A dogmática cristã apresenta-se historicamente como forte matriz ideológica do conceito de pessoa humana no ordenamento jurídico brasileiro. Ela se manteve no discurso ético-jurídico - mesmo após a Proclamação da República, quando o Estado se desvinculou da Igreja - por exemplo, na idéia recorrente de infusão da alma no momento da concepção do ser humano. Ainda que o Brasil seja um Estado Democrático de Direito Secular e Plural, verifica-se uma ausência de cientificidade no uso do conceito de pessoa, muitas vezes, embasado em concepções religiosas, concernentes a questões de verdade voluntária (fé), e não em um conceito secularizado. Seria pertinente, portanto, o recurso ao conceito pós-metafísico de pessoa humana, que representa uma reconstrução, a partir de argumentos racionais e observações empíricas da biologia, da noção de pessoa pensada pelo cristianismo.

Considerando a influência da religião na cultura e no Direito brasileiros, o presente trabalho possui grande relevância ética e jurídica. A partir da análise do discurso acerca do nascituro nos tribunais superiores, busca-se identificar quais argumentos são dogmáticos, bem como quais são secularizados, e demonstrar que os últimos são os mais legítimos como fundamento dessas decisões judiciais.

METODOLOGIA:

O presente trabalho de Iniciação Científica tem viés transdisciplinar, integrando conteúdos de direito, Ética e Biomedicina. A pesquisa tem como marco teórico o conceito pós-metafísico e secular de pessoa, presentes nas obras de Charles Taylor e Robert Spaemann.

Considerou-se a pesquisa teórica o procedimento metodológico mais adequado, fazendo-se, prioritariamente, análise de conteúdos. Mais especificamente, houve exame de documentos, bibliografia, legislações e jurisprudências. O trabalho não se resumiu, entretanto, numa simples coletânea de tal conteúdo, mas na sua análise a partir do marco teórico adotado.

Foi objeto de estudo a bibliografia jurídica nacional e internacional, em especial a referente aos conceitos de pessoa e de Estado Democrático de Direito, além da bibliografia acerca da doutrina da Igreja Católica.

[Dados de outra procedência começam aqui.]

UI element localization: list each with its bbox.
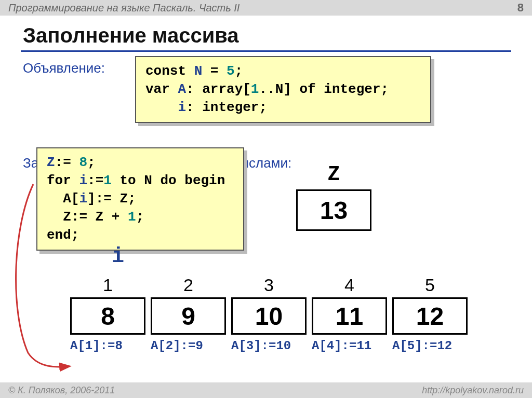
z-variable: Z 13 xyxy=(296,163,371,231)
assignment-text: A[4]:=11 xyxy=(312,339,392,353)
array-cell: 12 xyxy=(392,297,468,335)
array-assignments: A[1]:=8 A[2]:=9 A[3]:=10 A[4]:=11 A[5]:=… xyxy=(70,339,473,353)
code-fill-loop: Z:= 8; for i:=1 to N do begin A[i]:= Z; … xyxy=(36,147,244,251)
array-index: 2 xyxy=(151,275,226,297)
slide-title: Заполнение массива xyxy=(21,22,511,52)
code-declaration: const N = 5; var A: array[1..N] of integ… xyxy=(135,56,431,123)
page-number: 8 xyxy=(517,1,524,15)
footer-copyright: © К. Поляков, 2006-2011 xyxy=(8,385,115,396)
header-bar: Программирование на языке Паскаль. Часть… xyxy=(0,0,532,16)
array-indices: 1 2 3 4 5 xyxy=(70,275,473,297)
footer-url: http://kpolyakov.narod.ru xyxy=(422,385,524,396)
i-label: i xyxy=(112,245,124,268)
assignment-text: A[5]:=12 xyxy=(392,339,473,353)
array-index: 1 xyxy=(70,275,145,297)
array-diagram: 1 2 3 4 5 8 9 10 11 12 A[1]:=8 A[2]:=9 A… xyxy=(70,275,473,353)
assignment-text: A[1]:=8 xyxy=(70,339,151,353)
header-title: Программирование на языке Паскаль. Часть… xyxy=(8,2,240,14)
z-value-box: 13 xyxy=(296,189,371,231)
array-index: 3 xyxy=(231,275,307,297)
array-cell: 10 xyxy=(231,297,307,335)
array-cell: 11 xyxy=(312,297,387,335)
array-cell: 8 xyxy=(70,297,145,335)
array-index: 4 xyxy=(312,275,387,297)
array-cell: 9 xyxy=(151,297,226,335)
array-cells: 8 9 10 11 12 xyxy=(70,297,473,335)
assignment-text: A[3]:=10 xyxy=(231,339,312,353)
assignment-text: A[2]:=9 xyxy=(151,339,231,353)
array-index: 5 xyxy=(392,275,468,297)
footer-bar: © К. Поляков, 2006-2011 http://kpolyakov… xyxy=(0,382,532,398)
z-label: Z xyxy=(296,163,371,186)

Quanto à jurisprudência, analisaram-se julgados concernentes ao nascituro no Supremo Tribunal Federal e no Superior Tribunal de Justiça.

RESULTADOS:

Evidenciou-se forte influência religiosa nas concepções jurídico-dogmáticas de pessoa e de nascituro. Por outro lado, ficou clara a existência da preocupação judicial de buscar uma fundamentação científica para os argumentos motivadores das decisões, incluindo dados da Biologia e da Biomedicina.

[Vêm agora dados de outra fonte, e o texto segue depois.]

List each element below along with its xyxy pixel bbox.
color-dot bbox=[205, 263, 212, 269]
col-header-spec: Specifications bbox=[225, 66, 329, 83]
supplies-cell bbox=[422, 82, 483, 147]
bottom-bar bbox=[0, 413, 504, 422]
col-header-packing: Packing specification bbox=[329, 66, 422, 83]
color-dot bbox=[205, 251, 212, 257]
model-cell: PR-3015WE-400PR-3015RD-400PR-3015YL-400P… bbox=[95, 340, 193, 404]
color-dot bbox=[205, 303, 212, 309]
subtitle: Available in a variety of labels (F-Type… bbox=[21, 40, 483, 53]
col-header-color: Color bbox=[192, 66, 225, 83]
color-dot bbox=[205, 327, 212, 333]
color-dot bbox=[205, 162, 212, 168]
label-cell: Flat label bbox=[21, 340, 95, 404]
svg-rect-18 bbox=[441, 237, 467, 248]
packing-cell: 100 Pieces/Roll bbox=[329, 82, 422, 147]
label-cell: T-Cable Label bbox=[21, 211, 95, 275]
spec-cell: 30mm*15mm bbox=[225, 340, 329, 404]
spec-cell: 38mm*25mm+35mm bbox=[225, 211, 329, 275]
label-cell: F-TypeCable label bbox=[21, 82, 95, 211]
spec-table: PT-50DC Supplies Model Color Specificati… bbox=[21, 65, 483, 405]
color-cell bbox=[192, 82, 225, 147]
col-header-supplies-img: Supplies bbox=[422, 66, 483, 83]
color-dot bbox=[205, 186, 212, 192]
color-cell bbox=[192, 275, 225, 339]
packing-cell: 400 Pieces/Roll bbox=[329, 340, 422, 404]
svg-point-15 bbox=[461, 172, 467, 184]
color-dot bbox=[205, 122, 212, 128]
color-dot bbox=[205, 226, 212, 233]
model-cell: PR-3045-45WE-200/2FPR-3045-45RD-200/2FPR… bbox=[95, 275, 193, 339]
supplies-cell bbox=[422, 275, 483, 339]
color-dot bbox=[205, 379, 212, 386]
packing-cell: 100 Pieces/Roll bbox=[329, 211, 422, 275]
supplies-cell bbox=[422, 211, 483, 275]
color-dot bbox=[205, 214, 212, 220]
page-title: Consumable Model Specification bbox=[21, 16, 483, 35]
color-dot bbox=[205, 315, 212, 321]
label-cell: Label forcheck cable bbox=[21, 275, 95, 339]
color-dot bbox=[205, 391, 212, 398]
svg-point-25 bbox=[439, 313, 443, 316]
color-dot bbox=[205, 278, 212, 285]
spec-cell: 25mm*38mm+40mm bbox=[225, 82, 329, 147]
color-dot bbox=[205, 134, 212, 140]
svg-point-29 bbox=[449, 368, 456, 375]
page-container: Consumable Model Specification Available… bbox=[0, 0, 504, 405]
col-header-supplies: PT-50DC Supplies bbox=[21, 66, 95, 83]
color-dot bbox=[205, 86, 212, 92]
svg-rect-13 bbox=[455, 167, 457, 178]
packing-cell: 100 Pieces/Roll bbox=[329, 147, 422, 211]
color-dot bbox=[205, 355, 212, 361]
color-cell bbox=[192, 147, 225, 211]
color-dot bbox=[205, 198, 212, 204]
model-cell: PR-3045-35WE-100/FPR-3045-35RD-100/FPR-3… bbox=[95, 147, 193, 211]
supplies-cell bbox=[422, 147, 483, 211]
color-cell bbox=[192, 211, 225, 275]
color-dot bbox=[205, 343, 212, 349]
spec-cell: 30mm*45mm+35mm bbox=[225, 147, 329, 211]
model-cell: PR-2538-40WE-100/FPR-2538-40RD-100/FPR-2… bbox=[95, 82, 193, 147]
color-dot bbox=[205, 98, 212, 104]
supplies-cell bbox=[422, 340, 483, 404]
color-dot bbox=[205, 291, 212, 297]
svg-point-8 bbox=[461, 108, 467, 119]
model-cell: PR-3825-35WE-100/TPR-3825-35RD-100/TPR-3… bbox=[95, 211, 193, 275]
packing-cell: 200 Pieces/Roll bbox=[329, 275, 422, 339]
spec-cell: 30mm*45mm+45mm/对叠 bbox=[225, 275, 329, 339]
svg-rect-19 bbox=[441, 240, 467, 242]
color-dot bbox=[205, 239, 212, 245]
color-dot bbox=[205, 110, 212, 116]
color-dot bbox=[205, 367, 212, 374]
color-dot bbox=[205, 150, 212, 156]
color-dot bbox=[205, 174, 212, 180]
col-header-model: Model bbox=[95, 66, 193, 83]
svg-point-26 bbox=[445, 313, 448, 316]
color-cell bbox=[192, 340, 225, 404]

Não se identificou, entretanto, a preocupação em rediscutir o conceito de pessoa no ordenamento jurídico brasileiro, ou seja, em abordá-lo da forma secularizada característica da noção pós-metafísica de pessoa, adotada como marco teórico da pesquisa. O conceito de pessoa é recorrentemente invocado nas argumentações, ainda que seu uso não seja objeto de maiores questionamentos, considerando-se, muitas vezes, suficiente o modo com ele se apresenta na ordem jurídica, em especial no Código Civil. Assim, não são trazidas à discussão idéias secularizadas como as de cérebro, mente, self, corporeidade, alteridade e autonomia, eixos do conceito pós-metafísico de pessoa.

CONCLUSÃO:

Embora se perceba na fundamentação motivadora dos julgados acerca do nascituro a preocupação com o uso de argumentos de cunho científico, especialmente biológico, muitas decisões se baseiam em um conceito de pessoa fortemente influenciado pela dogmática cristã. Ou seja, a jurisprudência, frequentemente, não demonstra uma preocupação com a necessidade de se definir de forma mais clara e secularizada o conceito de pessoa humana. Tal conceito continua sendo visto de forma simplista, a priori e incontroversa. Faz-se necessária, portanto, a rediscussão dessa noção da maneira como se apresenta no ordenamento jurídico brasileiro, visando torná-la secular. Pode-se dizer que isso trará consequências para toda a ordem jurídica nacional. No âmbito legislativo, é possível a inclusão de novos conceitos e alteração de outros. No âmbito judicial, a incorporação das alterações legais pode resultar em uma significativa mudança de mentalidade, em que a jurisprudência tratará o conceito de pessoa e o discurso ético-jurídico concernente ao nascituro de forma desvinculada de noções típicas da moral cristã.

Instituição de Fomento: Fundação Valle Ferreira
Palavras-chave: nascituro, religião, pessoa.